Eventually I'll burn out on DtR, or I'll find a new band to obsess over, and I'll go back to listening to "Old Old Fashioned" and "Cold Day From the Birdhouse" and the like, and I'll probably never want to hear "The Chambers and the Valves" ever again. It's what I do. Binge and purge music. Even if I stop listening to you completely, there's a good chance I will see you when you announce your NYC-area show. In fact, I can't remember the last time I saw a band while I was in the midst of actually listening to them. My latest trend in concert-going is to know and like a few of your songs and decide, hey, why not, let's go see them. I guess going to see a band and then buying their music is not the correct way to do things?

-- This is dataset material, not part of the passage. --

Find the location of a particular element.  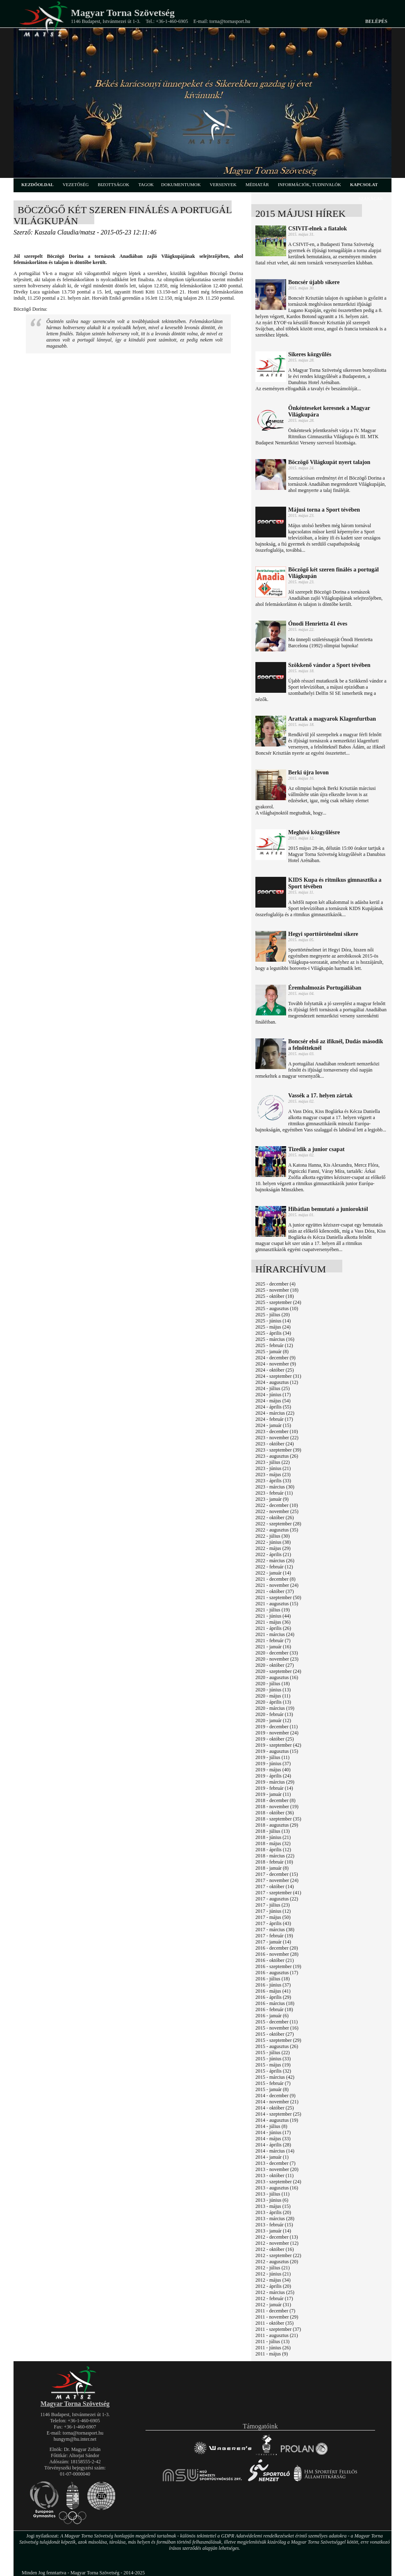 2016 - november (28) is located at coordinates (276, 1954).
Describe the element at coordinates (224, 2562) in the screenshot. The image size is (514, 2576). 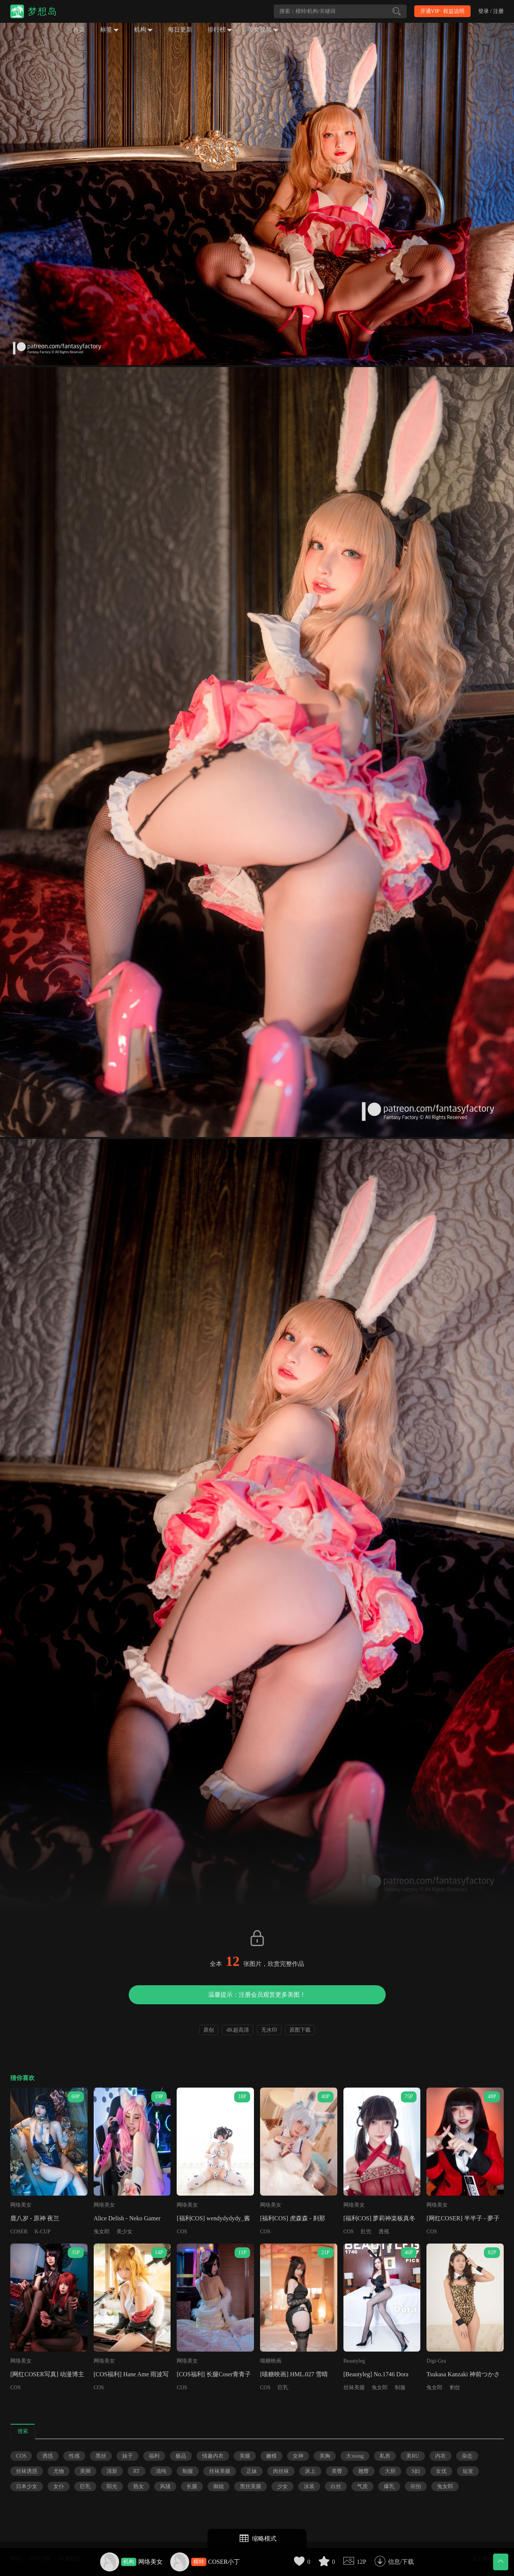 I see `COSER小丁` at that location.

And I know this is not the normal way people listen to music. Of course, I do know that people do tend to listen to songs over and over and over again and play them out and never think about them again. I also know that there are many people out there who don't listen to albums, and don't really have bands or artists they can refer to as their "favorites." And of course, there are even more people who just do not buy any music anymore. But when you listen to so much music, and especially now that so much is available to you at anytime on Spotify or YouTube, it is really so easy to forget about bands and songs. I swear, if I went to look through my vinyl collection, I'd probably be really surprised I own records by Caveman and The Morning Benders. I'd suspect that a lot of people stick to their favorite artists and don't exactly branch out to find new ones. I also suspect a lot of people don't binge on music. Am I wrong here? But I'm pretty certain that most people don't care enough about the songs they used to love to ever go back to them. I mean, for cryin' out loud, taking songs off of my iPod is a huge to-do because who knows when I'll want to listen to "Testament to Youth in Verse?" If I take it off, will I ever remember it existed in the first place? What does it matter? I'll just find a new song/band to listen to anyway.
And maybe that's how I should think about it. So what if I don't want to listen to We Were Promised Jetpacks anymore? Who cares? Does it really matter? Music, I guess, is fluid. You're not always going to want to listen to the same bands or songs. God knows I don't want to listen to Hanson anymore (what, I was like 10 years old!)
But imagine how boring life would be if we just listened to the same songs over and over again.